Exercise directions — Copy, from the data below, each line that has the word "html".

Excerpts from a dataset
——

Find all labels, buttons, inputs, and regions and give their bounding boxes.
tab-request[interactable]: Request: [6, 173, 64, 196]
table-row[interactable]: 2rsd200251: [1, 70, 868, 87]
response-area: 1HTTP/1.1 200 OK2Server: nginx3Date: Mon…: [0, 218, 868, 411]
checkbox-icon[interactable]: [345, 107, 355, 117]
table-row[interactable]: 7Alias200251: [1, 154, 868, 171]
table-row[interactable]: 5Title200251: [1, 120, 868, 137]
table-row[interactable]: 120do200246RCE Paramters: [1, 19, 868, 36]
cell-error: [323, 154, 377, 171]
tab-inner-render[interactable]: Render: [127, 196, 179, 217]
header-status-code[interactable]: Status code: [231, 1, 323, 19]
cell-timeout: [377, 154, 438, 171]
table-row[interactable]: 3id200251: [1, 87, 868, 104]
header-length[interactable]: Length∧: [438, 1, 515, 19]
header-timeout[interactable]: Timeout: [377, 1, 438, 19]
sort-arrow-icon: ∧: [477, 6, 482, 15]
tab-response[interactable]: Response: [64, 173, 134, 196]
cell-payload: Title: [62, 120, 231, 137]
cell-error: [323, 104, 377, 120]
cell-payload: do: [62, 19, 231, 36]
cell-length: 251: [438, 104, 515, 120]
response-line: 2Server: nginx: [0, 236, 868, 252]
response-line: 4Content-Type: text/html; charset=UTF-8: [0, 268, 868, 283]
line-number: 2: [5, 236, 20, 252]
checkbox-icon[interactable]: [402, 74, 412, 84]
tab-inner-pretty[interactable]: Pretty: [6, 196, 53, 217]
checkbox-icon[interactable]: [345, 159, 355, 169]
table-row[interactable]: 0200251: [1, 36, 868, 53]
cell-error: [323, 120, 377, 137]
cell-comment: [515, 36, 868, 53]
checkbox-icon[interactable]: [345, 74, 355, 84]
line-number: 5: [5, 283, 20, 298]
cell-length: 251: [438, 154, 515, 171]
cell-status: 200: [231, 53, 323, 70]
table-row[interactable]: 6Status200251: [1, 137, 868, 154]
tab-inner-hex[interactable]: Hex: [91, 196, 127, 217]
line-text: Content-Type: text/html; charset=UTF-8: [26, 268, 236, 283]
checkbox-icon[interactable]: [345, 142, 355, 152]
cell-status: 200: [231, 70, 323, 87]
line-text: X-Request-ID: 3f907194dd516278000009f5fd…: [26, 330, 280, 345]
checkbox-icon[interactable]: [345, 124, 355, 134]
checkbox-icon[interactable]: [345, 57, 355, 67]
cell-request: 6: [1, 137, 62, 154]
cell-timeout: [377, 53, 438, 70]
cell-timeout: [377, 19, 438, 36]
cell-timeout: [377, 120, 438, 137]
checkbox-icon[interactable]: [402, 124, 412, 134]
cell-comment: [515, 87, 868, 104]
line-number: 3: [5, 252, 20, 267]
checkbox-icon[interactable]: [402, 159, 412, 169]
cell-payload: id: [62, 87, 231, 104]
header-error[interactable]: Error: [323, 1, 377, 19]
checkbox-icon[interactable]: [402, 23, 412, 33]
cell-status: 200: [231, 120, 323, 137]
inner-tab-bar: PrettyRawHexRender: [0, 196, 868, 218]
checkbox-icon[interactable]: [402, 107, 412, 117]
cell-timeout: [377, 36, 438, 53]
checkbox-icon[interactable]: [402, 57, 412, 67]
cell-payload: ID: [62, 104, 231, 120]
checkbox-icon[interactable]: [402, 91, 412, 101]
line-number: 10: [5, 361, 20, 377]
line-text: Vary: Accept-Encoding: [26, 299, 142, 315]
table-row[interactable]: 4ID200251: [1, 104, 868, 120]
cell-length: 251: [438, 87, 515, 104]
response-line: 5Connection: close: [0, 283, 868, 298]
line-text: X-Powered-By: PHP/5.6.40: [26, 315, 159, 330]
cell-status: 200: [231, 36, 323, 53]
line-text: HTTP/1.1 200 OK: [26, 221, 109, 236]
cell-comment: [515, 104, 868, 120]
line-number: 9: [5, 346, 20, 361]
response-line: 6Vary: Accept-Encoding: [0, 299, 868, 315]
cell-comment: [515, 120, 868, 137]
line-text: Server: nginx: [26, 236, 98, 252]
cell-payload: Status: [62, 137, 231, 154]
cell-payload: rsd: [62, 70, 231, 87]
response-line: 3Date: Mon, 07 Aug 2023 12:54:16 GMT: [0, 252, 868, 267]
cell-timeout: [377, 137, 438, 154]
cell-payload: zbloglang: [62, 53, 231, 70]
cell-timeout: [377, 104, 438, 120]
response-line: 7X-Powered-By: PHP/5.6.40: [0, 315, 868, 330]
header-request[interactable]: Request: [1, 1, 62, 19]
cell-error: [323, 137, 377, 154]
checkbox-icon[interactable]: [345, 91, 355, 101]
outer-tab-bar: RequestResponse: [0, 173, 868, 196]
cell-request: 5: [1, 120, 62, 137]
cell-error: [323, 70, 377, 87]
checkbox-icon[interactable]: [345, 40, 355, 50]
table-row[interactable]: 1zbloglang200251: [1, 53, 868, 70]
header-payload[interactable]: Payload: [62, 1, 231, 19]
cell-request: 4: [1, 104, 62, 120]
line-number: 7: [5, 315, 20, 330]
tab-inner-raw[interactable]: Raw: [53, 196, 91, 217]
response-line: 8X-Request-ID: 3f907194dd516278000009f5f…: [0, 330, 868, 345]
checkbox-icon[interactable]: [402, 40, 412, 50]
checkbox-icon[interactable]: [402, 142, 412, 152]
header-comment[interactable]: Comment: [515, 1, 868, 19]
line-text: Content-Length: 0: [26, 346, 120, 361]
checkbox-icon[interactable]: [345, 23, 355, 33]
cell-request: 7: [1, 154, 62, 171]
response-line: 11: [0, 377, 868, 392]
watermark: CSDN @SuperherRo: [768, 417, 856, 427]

——

Result for this task —
response-line: 4Content-Type: text/html; charset=UTF-8: [0, 268, 868, 283]
line-text: Content-Type: text/html; charset=UTF-8: [26, 268, 236, 283]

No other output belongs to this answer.